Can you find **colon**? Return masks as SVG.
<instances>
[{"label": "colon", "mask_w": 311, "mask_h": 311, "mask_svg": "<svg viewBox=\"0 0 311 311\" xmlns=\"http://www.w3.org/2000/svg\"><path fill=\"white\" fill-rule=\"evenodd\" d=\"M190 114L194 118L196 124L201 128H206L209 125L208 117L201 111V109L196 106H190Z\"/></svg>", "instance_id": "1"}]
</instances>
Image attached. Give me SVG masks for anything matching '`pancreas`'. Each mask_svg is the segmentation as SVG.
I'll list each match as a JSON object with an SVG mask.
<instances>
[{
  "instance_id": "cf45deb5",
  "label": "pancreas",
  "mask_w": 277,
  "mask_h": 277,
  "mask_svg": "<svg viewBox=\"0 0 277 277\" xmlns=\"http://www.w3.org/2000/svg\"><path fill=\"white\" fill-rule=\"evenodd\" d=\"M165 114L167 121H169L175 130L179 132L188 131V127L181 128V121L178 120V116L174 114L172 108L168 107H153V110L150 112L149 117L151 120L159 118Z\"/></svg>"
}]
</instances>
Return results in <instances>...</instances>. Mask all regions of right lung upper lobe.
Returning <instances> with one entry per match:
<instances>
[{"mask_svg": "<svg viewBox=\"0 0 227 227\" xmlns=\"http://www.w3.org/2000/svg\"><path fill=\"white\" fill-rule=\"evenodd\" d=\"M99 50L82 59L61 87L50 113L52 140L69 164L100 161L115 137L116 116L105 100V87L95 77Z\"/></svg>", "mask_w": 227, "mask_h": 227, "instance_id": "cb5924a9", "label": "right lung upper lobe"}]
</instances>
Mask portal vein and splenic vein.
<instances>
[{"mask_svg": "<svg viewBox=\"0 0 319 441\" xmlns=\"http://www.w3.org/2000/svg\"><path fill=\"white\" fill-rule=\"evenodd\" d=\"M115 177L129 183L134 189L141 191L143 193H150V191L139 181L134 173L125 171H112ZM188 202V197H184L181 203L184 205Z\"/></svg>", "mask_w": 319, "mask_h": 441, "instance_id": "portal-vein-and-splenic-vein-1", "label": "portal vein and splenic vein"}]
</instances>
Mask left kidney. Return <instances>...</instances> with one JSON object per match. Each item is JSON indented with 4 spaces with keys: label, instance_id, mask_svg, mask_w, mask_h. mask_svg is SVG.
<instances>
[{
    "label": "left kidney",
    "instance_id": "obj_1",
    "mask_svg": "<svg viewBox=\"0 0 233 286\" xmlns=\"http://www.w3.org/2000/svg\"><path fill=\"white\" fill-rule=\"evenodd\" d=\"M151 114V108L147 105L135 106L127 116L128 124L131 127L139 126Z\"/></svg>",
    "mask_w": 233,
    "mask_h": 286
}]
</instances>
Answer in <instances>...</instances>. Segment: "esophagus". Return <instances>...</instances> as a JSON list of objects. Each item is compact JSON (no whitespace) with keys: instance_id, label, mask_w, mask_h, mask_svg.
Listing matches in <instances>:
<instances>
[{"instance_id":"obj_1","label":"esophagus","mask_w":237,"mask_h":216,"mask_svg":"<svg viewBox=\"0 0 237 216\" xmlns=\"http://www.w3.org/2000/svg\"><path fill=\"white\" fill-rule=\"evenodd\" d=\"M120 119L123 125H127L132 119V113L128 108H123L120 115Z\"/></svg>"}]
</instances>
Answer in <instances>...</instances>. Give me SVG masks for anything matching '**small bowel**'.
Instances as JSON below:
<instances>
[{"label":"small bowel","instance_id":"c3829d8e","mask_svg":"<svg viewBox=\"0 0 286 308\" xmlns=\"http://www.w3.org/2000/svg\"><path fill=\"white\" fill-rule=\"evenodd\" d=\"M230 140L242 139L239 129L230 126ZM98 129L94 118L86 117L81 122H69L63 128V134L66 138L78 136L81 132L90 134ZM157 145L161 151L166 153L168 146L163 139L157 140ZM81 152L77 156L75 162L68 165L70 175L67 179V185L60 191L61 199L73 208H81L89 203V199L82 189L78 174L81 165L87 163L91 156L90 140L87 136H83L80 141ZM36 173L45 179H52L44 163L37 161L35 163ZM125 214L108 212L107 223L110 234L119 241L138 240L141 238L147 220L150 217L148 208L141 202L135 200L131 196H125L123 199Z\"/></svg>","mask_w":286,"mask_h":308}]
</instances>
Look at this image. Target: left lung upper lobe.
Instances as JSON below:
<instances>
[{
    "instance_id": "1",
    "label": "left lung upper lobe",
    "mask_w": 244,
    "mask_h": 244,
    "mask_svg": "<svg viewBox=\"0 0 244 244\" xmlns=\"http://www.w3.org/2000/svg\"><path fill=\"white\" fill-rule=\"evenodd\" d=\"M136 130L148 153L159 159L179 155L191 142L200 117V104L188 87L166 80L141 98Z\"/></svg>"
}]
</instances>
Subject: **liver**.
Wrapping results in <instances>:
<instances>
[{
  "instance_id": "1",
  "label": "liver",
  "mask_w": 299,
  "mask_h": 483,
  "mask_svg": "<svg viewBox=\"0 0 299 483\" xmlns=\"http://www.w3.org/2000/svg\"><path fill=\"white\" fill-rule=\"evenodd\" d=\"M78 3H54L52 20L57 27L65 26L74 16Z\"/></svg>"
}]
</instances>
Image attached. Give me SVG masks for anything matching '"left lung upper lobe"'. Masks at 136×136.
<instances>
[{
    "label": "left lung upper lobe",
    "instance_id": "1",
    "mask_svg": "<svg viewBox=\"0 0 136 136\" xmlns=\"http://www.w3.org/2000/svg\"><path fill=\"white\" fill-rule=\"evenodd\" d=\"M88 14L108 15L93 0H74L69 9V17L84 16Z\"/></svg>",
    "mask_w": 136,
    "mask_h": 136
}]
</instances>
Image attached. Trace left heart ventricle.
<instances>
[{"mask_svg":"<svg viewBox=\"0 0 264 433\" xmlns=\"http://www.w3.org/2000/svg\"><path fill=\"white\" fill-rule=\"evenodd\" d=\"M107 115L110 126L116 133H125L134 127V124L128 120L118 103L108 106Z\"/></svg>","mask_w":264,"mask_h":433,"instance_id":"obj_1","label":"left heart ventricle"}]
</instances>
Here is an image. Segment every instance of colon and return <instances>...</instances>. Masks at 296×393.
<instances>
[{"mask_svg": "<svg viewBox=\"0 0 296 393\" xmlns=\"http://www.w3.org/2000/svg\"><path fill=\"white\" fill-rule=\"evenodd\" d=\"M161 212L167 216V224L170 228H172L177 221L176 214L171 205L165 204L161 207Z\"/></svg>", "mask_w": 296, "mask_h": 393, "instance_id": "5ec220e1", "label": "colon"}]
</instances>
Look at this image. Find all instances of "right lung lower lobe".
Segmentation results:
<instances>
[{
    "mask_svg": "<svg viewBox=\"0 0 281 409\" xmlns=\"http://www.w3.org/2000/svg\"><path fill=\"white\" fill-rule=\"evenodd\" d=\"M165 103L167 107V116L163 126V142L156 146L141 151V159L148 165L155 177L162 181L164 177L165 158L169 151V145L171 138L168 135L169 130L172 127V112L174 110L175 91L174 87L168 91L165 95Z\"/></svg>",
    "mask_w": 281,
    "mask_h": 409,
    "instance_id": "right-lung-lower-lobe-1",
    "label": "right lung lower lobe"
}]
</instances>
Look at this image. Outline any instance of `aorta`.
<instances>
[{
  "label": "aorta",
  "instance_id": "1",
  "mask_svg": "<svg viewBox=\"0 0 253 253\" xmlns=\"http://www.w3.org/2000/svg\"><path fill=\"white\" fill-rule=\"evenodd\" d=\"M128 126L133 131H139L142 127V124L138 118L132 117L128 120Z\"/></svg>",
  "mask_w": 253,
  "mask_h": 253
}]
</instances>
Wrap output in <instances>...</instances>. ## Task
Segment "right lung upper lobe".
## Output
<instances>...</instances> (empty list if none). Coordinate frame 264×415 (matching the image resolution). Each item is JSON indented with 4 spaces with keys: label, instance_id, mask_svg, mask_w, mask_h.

----

_What you will do_: Exactly the lines from the one that holds "Look at this image. Outline" through the final line of the records above should be written out, and only those.

_Exercise output_:
Look at this image. Outline any instance of `aorta`.
<instances>
[{
  "label": "aorta",
  "instance_id": "1",
  "mask_svg": "<svg viewBox=\"0 0 253 253\" xmlns=\"http://www.w3.org/2000/svg\"><path fill=\"white\" fill-rule=\"evenodd\" d=\"M128 126L133 131H139L142 127V124L138 118L132 117L128 120Z\"/></svg>",
  "mask_w": 253,
  "mask_h": 253
}]
</instances>
Wrap output in <instances>...</instances>. ## Task
Segment "right lung upper lobe".
## Output
<instances>...</instances> (empty list if none). Coordinate frame 264×415 (matching the image resolution). Each item is JSON indented with 4 spaces with keys: label, instance_id, mask_svg, mask_w, mask_h.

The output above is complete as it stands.